The kitchen is a study in colour blocking — in this instance, green. “Although green can be seen as the new neutral, that wasn’t the intention here,” remarks Eva. 

Teaming off-the-shelf slate-green laminate cabinetry and a tiled splashback in a similar green, it is a veritable shout-out to the power of this shade. A statement handle pastes a large black circle onto the ceiling-height pantry. 

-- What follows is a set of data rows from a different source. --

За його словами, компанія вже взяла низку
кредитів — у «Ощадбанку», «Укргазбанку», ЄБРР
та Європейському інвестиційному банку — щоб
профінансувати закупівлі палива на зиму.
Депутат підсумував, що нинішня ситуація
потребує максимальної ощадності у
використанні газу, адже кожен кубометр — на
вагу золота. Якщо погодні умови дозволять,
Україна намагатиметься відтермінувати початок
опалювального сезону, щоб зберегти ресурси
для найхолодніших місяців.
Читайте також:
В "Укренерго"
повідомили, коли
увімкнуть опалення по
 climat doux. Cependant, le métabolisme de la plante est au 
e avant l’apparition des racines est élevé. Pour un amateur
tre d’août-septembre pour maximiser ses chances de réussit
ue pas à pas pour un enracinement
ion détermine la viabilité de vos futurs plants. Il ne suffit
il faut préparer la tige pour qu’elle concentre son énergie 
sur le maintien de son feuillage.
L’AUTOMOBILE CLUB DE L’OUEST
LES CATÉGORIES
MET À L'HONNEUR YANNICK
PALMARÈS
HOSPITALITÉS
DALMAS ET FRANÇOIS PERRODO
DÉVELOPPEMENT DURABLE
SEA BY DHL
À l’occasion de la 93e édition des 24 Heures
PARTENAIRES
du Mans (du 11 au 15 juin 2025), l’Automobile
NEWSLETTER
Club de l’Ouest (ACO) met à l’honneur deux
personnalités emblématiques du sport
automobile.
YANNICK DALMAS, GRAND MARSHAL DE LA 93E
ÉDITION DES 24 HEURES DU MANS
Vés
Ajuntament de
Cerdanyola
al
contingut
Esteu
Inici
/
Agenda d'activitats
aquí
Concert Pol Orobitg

“We’ve used black as a colour accent throughout,” says Kate.

In the open-plan living area, black is also found in dining chairs, in circular pendants (another recurring motif), above the table, and in a metal modular shelving system that reaches to the ceiling in the stepped-down living room. It adds to the verticality of the 3.3-metre stud here, although this sense of spaciousness is balanced by the embrace of the connecting wall to the dining area. This backdrop, in a warm teal-blue laminate, is a sideboard that faces into the dining room and is topped by a cloud-blue tile.

While blues and greens predominate in the communal zones, smaller spaces have their own colour vibe. The walk-in scullery cum laundry, for instance, is blush pink and perfectly planned for the family of four. Here, small appliances are kept tidily out of the way — as are the cereal boxes that are in a cabinet that is out of view of the main kitchen. What visitors can see when they gather around the peninsula island is a set of open shelves where Kate has her collection of ceramics and cookbooks, impressively colour co-ordinated in soft shades of cream, taupe, brown, and pink. 

Alongside the separate snug — a favourite spot for snuggling up on the corner sofa for movie nights — the wall panels of the powder room are painted in Resene Desert Sand. This warm-caramel tone is a counterpoint to the Resene Pearl Lusta walls in the rest of the home. A bright yellow tap on the hand basin is echoed upstairs on the bedroom level, where the same taps, in a blue and dark blue version, are used in the family bathroom and main en suite.

The children, who have marked the house as home by strewing Lego all around the living room (as you do), were able to choose their own wallpaper. 

“I gave them the pick of two I had pre-selected,” laughs Kate, who is wise to the ways of the young. 

Hugo’s, a New York cityscape, features UFOs and Godzilla but is nevertheless tonally in keeping with the pinks and greens that make up Rose’s paper, a graphic of undersea corals. 

Not to be outdone, a wall papered in bold foliage backs the bed in the main bedroom — an artful reflection of the backdrop of established neighbourhood trees that surrounds the compact site.

Finished in 2023, this house may be the new kid on the block but, for Kate, Matt, and the children, it has already instilled a sense of belonging. Homestar-accredited, colour-dashed, and filled with imagery and ideas, it’s been easy to settle into. 

“As soon as we moved in, it felt exactly right,” says Kate. 

Words: Claire McCall
Images: Simon Wilson

Judges’ Citation

Walking the talk, it’s Colour with a capital C — confident, original, unapologetic, and joyful. Combinations that are refreshing and exciting without screaming, while a clever use of pattern makes the interior multi-layered and different at every turn.